§ WHAT TO DO:
Repeat exactly, and nothing more, the lines from the one that includes "Most Discussed" through the final line of the entries; skip the pictures.

§ PROVIDED RECORDS:

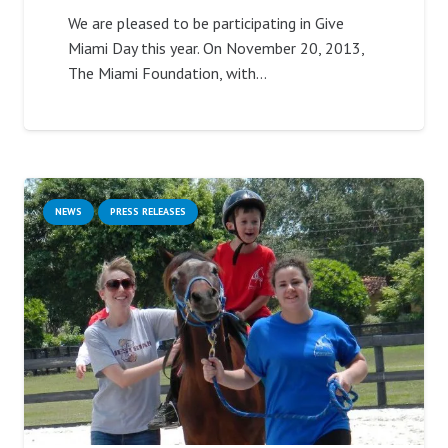
We are pleased to be participating in Give
Miami Day this year. On November 20, 2013,
The Miami Foundation, with…
NEWS
PRESS RELEASES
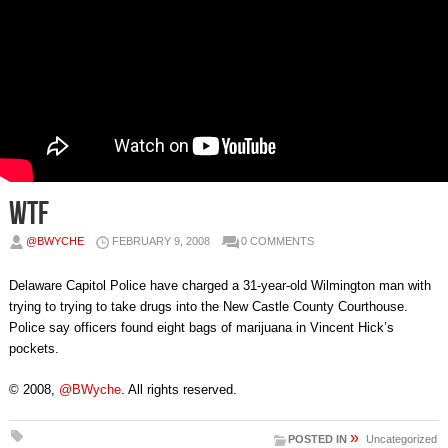
WTF
@BWYCHE
FEBRUARY 9, 2008
0 COMMENTS
Delaware Capitol Police have charged a 31-year-old Wilmington man with
trying to trying to take drugs into the New Castle County Courthouse.
Police say officers found eight bags of marijuana in Vincent Hick’s
pockets.
© 2008,
@BWyche
. All rights reserved.
»
POSTED IN
Uncategorized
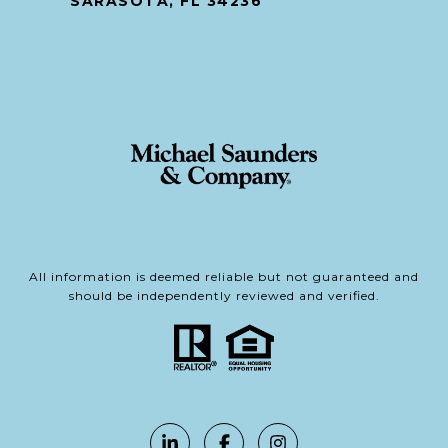
SARASOTA, FL 34236
All information is deemed reliable but not guaranteed and
should be independently reviewed and verified.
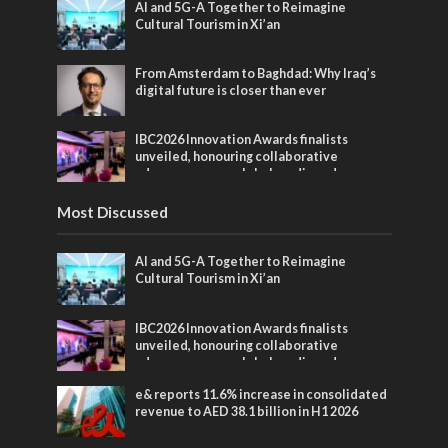
AI and 5G-A Together to Reimagine
Cultural Tourism in Xi’an
From Amsterdam to Baghdad: Why Iraq’s
digital future is closer than ever
IBC2026 Innovation Awards finalists
unveiled, honouring collaborative
advances across global media and
entertainment
Most Discussed
AI and 5G-A Together to Reimagine
Cultural Tourism in Xi’an
IBC2026 Innovation Awards finalists
unveiled, honouring collaborative
advances across global media and
entertainment
e& reports 11.6% increase in consolidated
revenue to AED 38.1 billion in H1 2026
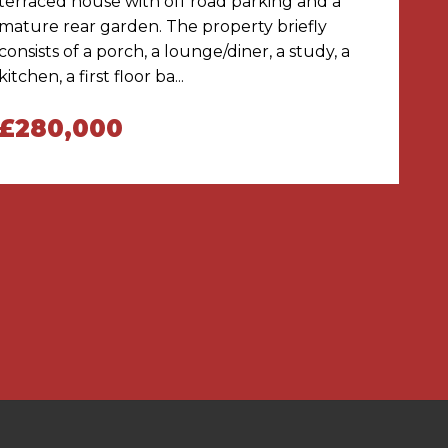
terraced house with off road parking and a
mature rear garden. The property briefly
consists of a porch, a lounge/diner, a study, a
kitchen, a first floor ba...
£280,000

§ PROBLEM SOLUTION:
Most Discussed
AI and 5G-A Together to Reimagine
Cultural Tourism in Xi’an
IBC2026 Innovation Awards finalists
unveiled, honouring collaborative
advances across global media and
entertainment
e& reports 11.6% increase in consolidated
revenue to AED 38.1 billion in H1 2026
terraced house with off road parking and a
mature rear garden. The property briefly
consists of a porch, a lounge/diner, a study, a
kitchen, a first floor ba...
£280,000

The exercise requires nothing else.